- _PROBLEM DESCRIPTION_
A word-for-word retyping of the listing below is required, with the pictures dropped.

- _INPUT MATERIAL_
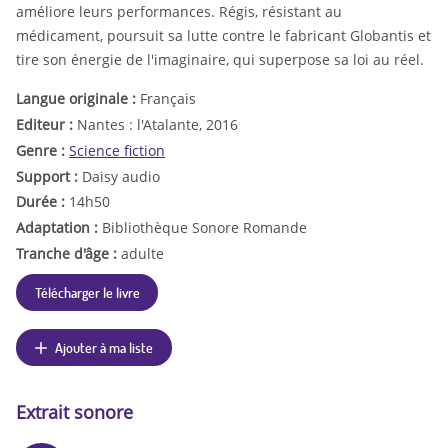
améliore leurs performances. Régis, résistant au
médicament, poursuit sa lutte contre le fabricant Globantis et
tire son énergie de l'imaginaire, qui superpose sa loi au réel.
Langue originale :
Français
Editeur :
Nantes : l'Atalante, 2016
Genre :
Science fiction
Support :
Daisy audio
Durée :
14h50
Adaptation :
Bibliothèque Sonore Romande
Tranche d'âge :
adulte
Télécharger le livre
Ajouter à ma liste
Extrait sonore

- _OUTPUT_
améliore leurs performances. Régis, résistant au
médicament, poursuit sa lutte contre le fabricant Globantis et
tire son énergie de l'imaginaire, qui superpose sa loi au réel.
Langue originale :
Français
Editeur :
Nantes : l'Atalante, 2016
Genre :
Science fiction
Support :
Daisy audio
Durée :
14h50
Adaptation :
Bibliothèque Sonore Romande
Tranche d'âge :
adulte
Télécharger le livre
Ajouter à ma liste
Extrait sonore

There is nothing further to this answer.